What’s in Store for Buyers and Sellers Over the Next Few Years?

If you’re in the property market, as an investor or as a homeowner (or a hopeful), it’s important to stay abreast of the news and developments – everything from interest rate changes to government initiatives for first-timers.

Here are a few things buyers and sellers can expect between now and 2020:

Virtual reality selling

Property portal RightMove has been trialling virtual reality (VR) selling, which will enable house-hunters to view properties from their own sofas! These tours are available through RightMove’s YouTube channel and people can view them by using a smartphone and a Google Cardboard headset.

At present the tours feature footage of a new housing development in Finchley and a multi-million pound mansion.

Many estate agents are already using some VR services to help house-hunters, so we can expect this facility to grow in availability and complexity.

Stable house price growth

Brexit notwithstanding, it seems that the turmoil of recent months hasn’t really affected the nation’s house prices, although it remains to be seen what the long-term effects will be.

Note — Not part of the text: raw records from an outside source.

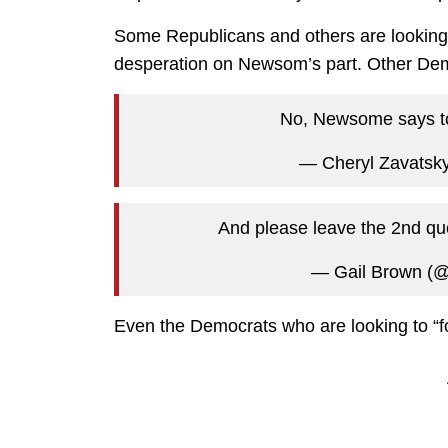
Some Republicans and others are looking at 
desperation on Newsom’s part. Other Demo
No, Newsome says to
— Cheryl Zavatsk
And please leave the 2nd qu
— Gail Brown (
Even the Democrats who are looking to “fo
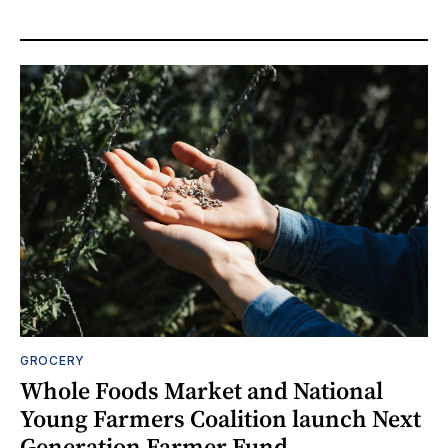
GROCERY
Whole Foods Market and National
Young Farmers Coalition launch Next
Generation Farmer Fund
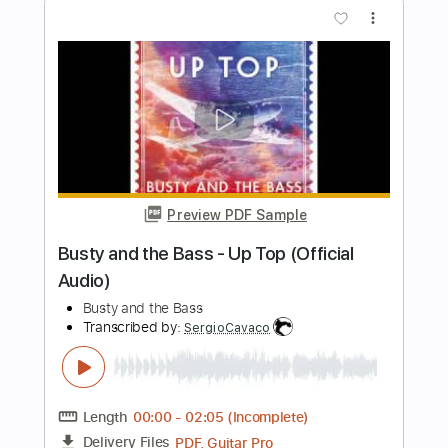
Sound Check - Fender 51 Precision
Bass
Yo Fukushima Bass Channel
Transcribed by:
totipribado
Length
FULL
PDF, Guitar Pro
Delivery Files
Includes
Bass
Tablature
Instant Delivery
$10.00
Add to Cart
Buy Now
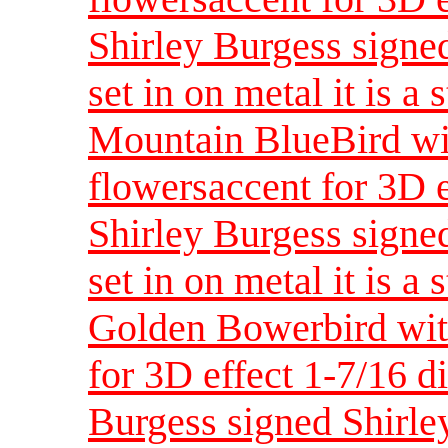
Shirley Burgess signed
set in on metal it is a 
Mountain BlueBird wi
flowersaccent for 3D 
Shirley Burgess signed
set in on metal it is a 
Golden Bowerbird with
for 3D effect 1-7/16 d
Burgess signed Shirley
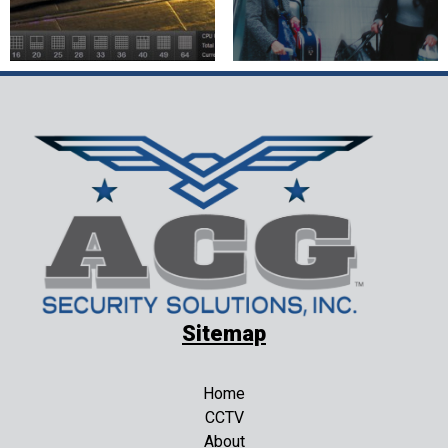
Sitemap
Home
CCTV
About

The nation’s average house price is around £205,000 and this is set to rise at roughly the same rate as it has done in recent years. Many people predicted a house price crash after a Leave vote, but it seems that the fall in the value of the pound has encouraged foreign investors and discouraged UK-based buyers looking to buy overseas.

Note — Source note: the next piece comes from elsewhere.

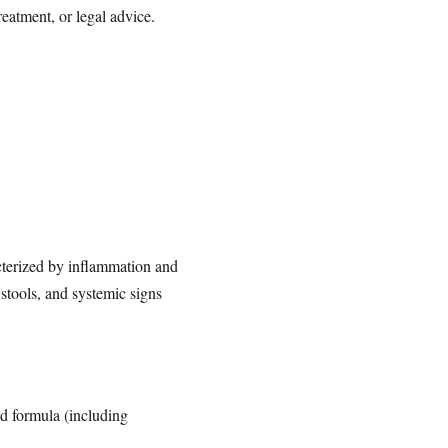
reatment, or legal advice.
racterized by inflammation and
 stools, and systemic signs
ed formula (including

If Brexit does happen, it won’t be before 2019 at the earliest, so we can expect stable house prices until then, at least.

1,000,000 new homes (ish)

The government has promised to build a million new homes by 2020, but it might fall somewhat short of that target. Even so, the big six construction firms will be doubling their production rates from what they were six years ago.

Streamlined council planning and funding processes will be a key factor in this building drive, as they’ll mean houses are planned and built faster. It’s already happening, as builders completed 139,690 new houses in England in 2015-16, which, while missing the 250,000 target, was still the highest number of new properties since 2008-09.